--- START ---

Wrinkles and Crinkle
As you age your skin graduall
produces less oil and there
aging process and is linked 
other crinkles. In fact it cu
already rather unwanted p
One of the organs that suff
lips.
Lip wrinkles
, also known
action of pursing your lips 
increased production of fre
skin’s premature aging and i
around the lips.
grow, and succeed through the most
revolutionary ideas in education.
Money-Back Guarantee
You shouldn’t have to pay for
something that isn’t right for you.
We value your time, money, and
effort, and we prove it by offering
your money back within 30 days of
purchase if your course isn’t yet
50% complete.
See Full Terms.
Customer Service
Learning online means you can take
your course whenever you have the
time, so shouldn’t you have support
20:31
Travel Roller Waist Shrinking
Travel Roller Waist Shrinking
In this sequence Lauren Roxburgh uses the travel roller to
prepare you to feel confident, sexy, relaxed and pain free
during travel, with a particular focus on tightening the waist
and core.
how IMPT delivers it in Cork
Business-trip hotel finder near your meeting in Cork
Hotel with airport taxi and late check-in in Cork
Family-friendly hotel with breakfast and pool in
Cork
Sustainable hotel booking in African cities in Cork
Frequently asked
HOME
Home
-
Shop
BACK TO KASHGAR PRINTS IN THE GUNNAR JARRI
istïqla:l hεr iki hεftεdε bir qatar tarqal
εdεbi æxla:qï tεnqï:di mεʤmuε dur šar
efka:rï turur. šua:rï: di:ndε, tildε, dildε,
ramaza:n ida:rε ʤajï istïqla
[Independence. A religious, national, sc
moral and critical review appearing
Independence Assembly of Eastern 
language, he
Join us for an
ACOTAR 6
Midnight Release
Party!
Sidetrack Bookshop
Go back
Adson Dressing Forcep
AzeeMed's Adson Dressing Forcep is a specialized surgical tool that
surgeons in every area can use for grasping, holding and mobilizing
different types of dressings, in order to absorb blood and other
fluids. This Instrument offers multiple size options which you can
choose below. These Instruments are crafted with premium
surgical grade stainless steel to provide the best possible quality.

--- END ---

### Task details
Above are the entries. Output exactly the lines beginning with the line that has "Sidetrack Bookshop" and ending with the line that has "different types of".

### Answer to the problem
Sidetrack Bookshop
Go back
Adson Dressing Forcep
AzeeMed's Adson Dressing Forcep is a specialized surgical tool that
surgeons in every area can use for grasping, holding and mobilizing
different types of dressings, in order to absorb blood and other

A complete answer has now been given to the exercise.